Hite pledges to support parents and work for school improvement

This article was originally published in The Notebook. In August 2020, The Notebook became Chalkbeat Philadelphia.

At a rally of thousands held in April, Superintendent William Hite vowed to support the community organizing group POWER in its newly launched campaign to organize public school parents into an effective citywide force.

Hite agreed to meet regularly with POWER (Philadelphians Organized to Witness, Empower, and Rebuild), an interfaith group of 40 dues-paying congregations founded in 2010. Hite said he will encourage principals to let the group organize in their schools. In return, he asked POWER’s members to help lobby for education funding in Philadelphia and Harrisburg.

“Good jobs don’t happen without education. It is a constitutional right,” Hite said.

“And it is also the responsibility of the state – the same state that has cut money out of the budget of the District. We can’t go up there alone. We need this kind of organization standing behind us.”

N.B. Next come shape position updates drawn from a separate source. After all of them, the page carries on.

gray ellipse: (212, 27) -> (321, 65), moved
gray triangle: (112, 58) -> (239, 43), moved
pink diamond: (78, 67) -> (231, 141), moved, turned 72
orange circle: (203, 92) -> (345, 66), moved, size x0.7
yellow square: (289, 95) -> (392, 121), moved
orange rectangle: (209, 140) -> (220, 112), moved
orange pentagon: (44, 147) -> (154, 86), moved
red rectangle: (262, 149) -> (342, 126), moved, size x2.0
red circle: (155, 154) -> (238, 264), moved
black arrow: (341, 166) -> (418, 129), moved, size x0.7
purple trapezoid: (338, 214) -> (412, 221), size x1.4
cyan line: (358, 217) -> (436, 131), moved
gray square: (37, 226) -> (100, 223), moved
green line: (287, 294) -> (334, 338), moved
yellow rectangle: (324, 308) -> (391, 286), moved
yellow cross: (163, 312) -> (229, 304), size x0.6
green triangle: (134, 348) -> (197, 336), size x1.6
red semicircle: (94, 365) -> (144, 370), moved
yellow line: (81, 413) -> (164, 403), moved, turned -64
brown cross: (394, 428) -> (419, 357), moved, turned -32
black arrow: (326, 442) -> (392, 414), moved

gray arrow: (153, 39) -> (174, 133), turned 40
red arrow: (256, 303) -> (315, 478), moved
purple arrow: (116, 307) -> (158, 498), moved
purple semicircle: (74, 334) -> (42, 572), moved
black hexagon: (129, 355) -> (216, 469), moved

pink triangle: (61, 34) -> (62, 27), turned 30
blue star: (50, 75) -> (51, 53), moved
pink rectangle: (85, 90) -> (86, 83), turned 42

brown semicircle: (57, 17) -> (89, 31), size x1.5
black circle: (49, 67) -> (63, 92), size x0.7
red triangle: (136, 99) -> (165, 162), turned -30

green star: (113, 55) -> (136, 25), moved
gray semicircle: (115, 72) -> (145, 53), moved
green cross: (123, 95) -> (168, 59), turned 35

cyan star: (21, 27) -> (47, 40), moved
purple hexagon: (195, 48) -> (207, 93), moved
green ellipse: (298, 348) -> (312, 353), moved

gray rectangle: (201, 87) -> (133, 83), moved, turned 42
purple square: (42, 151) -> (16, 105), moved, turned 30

POWER’s speakers and organizers said that parents are tired of the District’s “top-down” system where leaders show little concern for their needs.

“Too often, parents and students are seen as an afterthought while decisions are made about their future,” said the Rev. Mark Kelly Tyler of South Philadelphia’s Mother Bethel African Methodist Episcopal Church.

“The governor, the mayor, the SRC, District administration, local school leaders – everyone gets a say, it seems, about the future of Philadelphia schools except the parents and students who are in those schools. The general consensus is that the voice of parents simply doesn’t matter.”

POWER had been focused on jobs, most recently campaigning to ensure fair wages and access to construction and permanent jobs in the planned expansion of the Philadelphia airport. But the group is also campaigning for immigration reform and “pathways to citizenship,” and for better public schools. POWER’s education agenda has two main goals – to organize partnerships between congregations and their local schools and to organize citywide campaigns for more systemic change.

POWER is working now to organize parents at four elementary schools: Nebinger, Spring Garden, Universal Bluford, and Fulton – which is slated to close in June.

In all four cases, POWER was already partnering with the schools. Tyler said that his church “adopted” Nebinger, but the school needs a greater organizing presence than one church can provide,

“Nebinger has a great principal and parents who really have high expectations – but like a lot of schools, [it’s] mired with some of the societal stuff,” he said.

Tyler said the school is very different from nearby Meredith Elementary, which draws students from the relatively affluent Queen Village. But he believes that good organizing can help balance the scales.

“I’m a Meredith father. When we hear from our principal that something’s going to be cut – we raised $15,000 in one night with phone calls and emails,” Tyler said.

“At a Nebinger, you’re talking about working parents that just don’t have those resources. That really is the difference.”